Does your overhead press look more like an extension of your lower back? If you don’t have overhead mobility, then the body becomes “overhead” by pulling the spine forward instead of pushing the arms up and back. Not good.

Here’s the solution: “Get the floor up” by sitting on a short box with a step under your feet. This flexes the hips and prevents the lower back from stretching.

The valgus lunge

Most people find it difficult to control movement in the frontal plane. This is true in two ways for split posture exercises like lunges. As a result, we often see knee valgus during lower body exercises – the knee collapses inward.

This requires a foam roller, but not in a way that you might expect. Instead of rolling on it, we’re only going to use it to block adduction across the midline when doing lunges.

3. Manage training loads like an accountant

We all know the cautionary story of the newbie storming out the gates to be injured after just a few weeks. As clichéd as that is, it’s not just for beginners.

Injuries occur when the exposure exceeds tissue tolerance. The load can be the amount of weight on the bar, the number of sets and repetitions per workout, or the number of workouts per week.

However, when the stress slightly exceeds tissue tolerance and there is sufficient time to recover, positive adjustments are generated. If we accept too much too soon, we can fall into a physiological hole that we cannot escape.

In other words, there is a sweet spot. Not much happens below this sweet spot, but hover over it too often or for too long and your risk of injury increases.

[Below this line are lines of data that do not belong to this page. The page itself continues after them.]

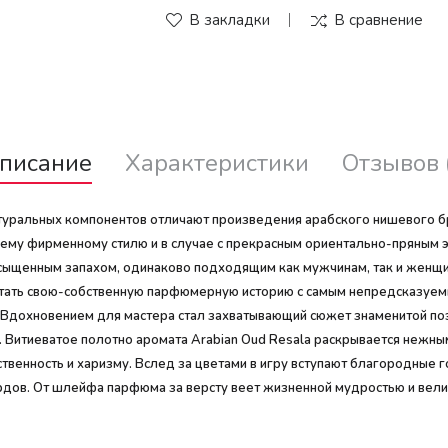
В закладки
В сравнение
писание
Характеристики
Отзывов 
уральных компонентов отличают произведения арабского нишевого бр
оему фирменному стилю и в случае с прекрасным ориентально-пряным э
асыщенным запахом, одинаково подходящим как мужчинам, так и женщ
тать свою-собственную парфюмерную историю с самым непредсказуем
. Вдохновением для мастера стал захватывающий сюжет знаменитой п
. Витиеватое полотно аромата Arabian Oud Resala раскрывается нежн
твенность и харизму. Вслед за цветами в игру вступают благородные 
дов. От шлейфа парфюма за версту веет жизненной мудростью и велич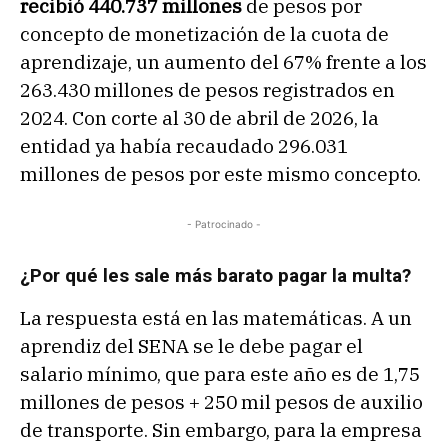
recibió 440.737 millones
de pesos por
concepto de monetización de la cuota de
aprendizaje, un aumento del 67% frente a los
263.430 millones de pesos registrados en
2024. Con corte al 30 de abril de 2026, la
entidad ya había recaudado 296.031
millones de pesos por este mismo concepto.
- Patrocinado -
¿Por qué les sale más barato pagar la multa?
La respuesta está en las matemáticas. A un
aprendiz del SENA se le debe pagar el
salario mínimo, que para este año es de 1,75
millones de pesos + 250 mil pesos de auxilio
de transporte. Sin embargo, para la empresa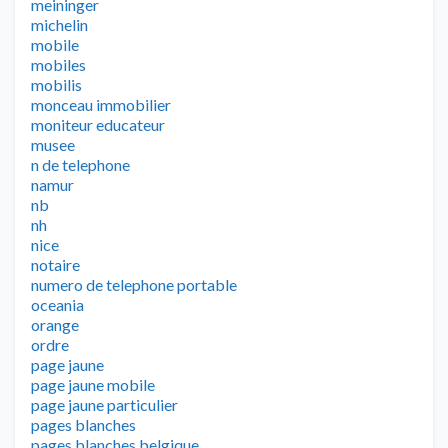
meininger
michelin
mobile
mobiles
mobilis
monceau immobilier
moniteur educateur
musee
n de telephone
namur
nb
nh
nice
notaire
numero de telephone portable
oceania
orange
ordre
page jaune
page jaune mobile
page jaune particulier
pages blanches
pages blanches belgique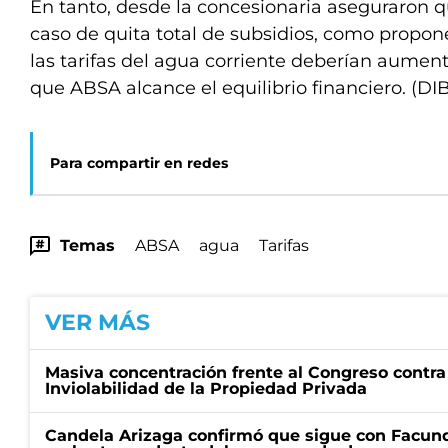
En tanto, desde la concesionaria aseguraron q
caso de quita total de subsidios, como propon
las tarifas del agua corriente deberían aumen
que ABSA alcance el equilibrio financiero. (DI
Para compartir en redes
Temas
ABSA
agua
Tarifas
VER MÁS
Masiva concentración frente al Congreso contra
Inviolabilidad de la Propiedad Privada
Candela Arizaga confirmó que sigue con Facun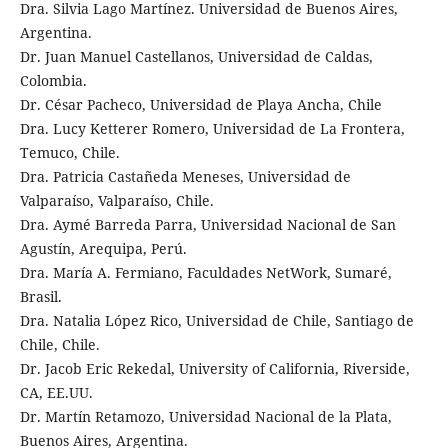
Dra. Silvia Lago Martínez. Universidad de Buenos Aires,
Argentina.
Dr. Juan Manuel Castellanos, Universidad de Caldas,
Colombia.
Dr. César Pacheco, Universidad de Playa Ancha, Chile
Dra. Lucy Ketterer Romero, Universidad de La Frontera,
Temuco, Chile.
Dra. Patricia Castañeda Meneses, Universidad de
Valparaíso, Valparaíso, Chile.
Dra. Aymé Barreda Parra, Universidad Nacional de San
Agustín, Arequipa, Perú.
Dra. María A. Fermiano, Faculdades NetWork, Sumaré,
Brasil.
Dra. Natalia López Rico, Universidad de Chile, Santiago de
Chile, Chile.
Dr. Jacob Eric Rekedal, University of California, Riverside,
CA, EE.UU.
Dr. Martín Retamozo, Universidad Nacional de la Plata,
Buenos Aires, Argentina.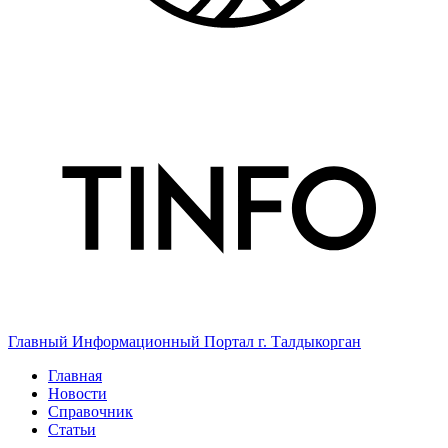
Главный Информационный Портал г. Талдыкорган
Главная
Новости
Справочник
Статьи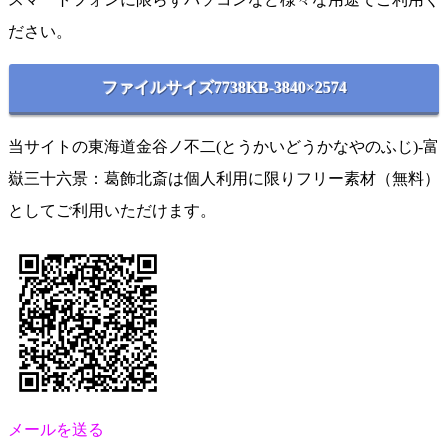
ださい。
ファイルサイズ7738KB-3840×2574
当サイトの東海道金谷ノ不二(とうかいどうかなやのふじ)-富
嶽三十六景：葛飾北斎は個人利用に限りフリー素材（無料）
としてご利用いただけます。
メールを送る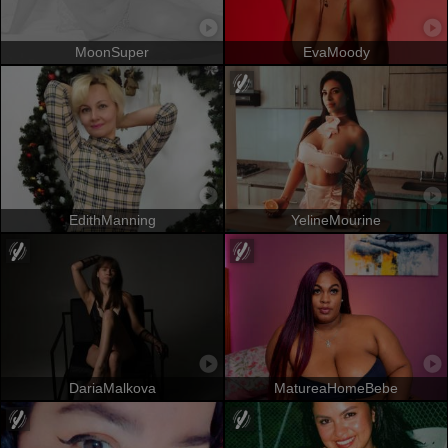
MoonSuper
EvaMoody
EdithManning
YelineMourine
DariaMalkova
MatureaHomeBebe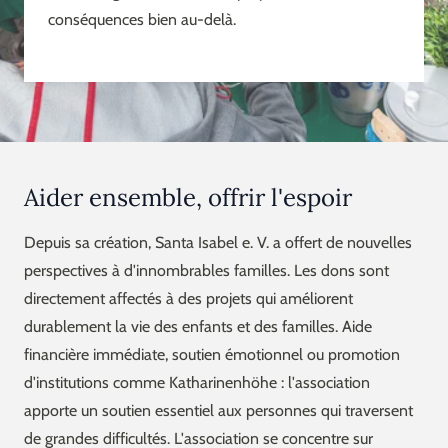
conséquences bien au-delà.
Aider ensemble, offrir l'espoir
Depuis sa création, Santa Isabel e. V. a offert de nouvelles
perspectives à d'innombrables familles. Les dons sont
directement affectés à des projets qui améliorent
durablement la vie des enfants et des familles. Aide
financière immédiate, soutien émotionnel ou promotion
d'institutions comme Katharinenhöhe : l'association
apporte un soutien essentiel aux personnes qui traversent
de grandes difficultés. L'association se concentre sur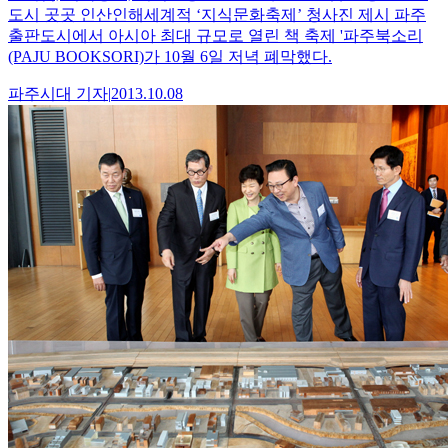
도시 곳곳 인산인해세계적 ‘지식문화축제’ 청사진 제시 파주
출판도시에서 아시아 최대 규모로 열린 책 축제 '파주북소리
(PAJU BOOKSORI)가 10월 6일 저녁 폐막했다.
파주시대
기자
|
2013.10.08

We know from research in sports science that injuries occur most frequently when the acute workload (the load during a single training session) rises above ten percent of the chronic workload. These are the average levels of exercise your body is used to, usually measured in four week increments.

In other words, keeping the chronic workload high with regular exercise increases resilience by creating a buffer against injury. It’s protective, because the higher your chronic workload, the harder it is to cross it and get into the “danger zone” where your risk of injury increases.

Prevention is better than cure

Use this three-step formula to help you stay healthy while achieving your goals instead of falling down increasingly esoteric biomechanical rabbit holes trying to “fix” themselves.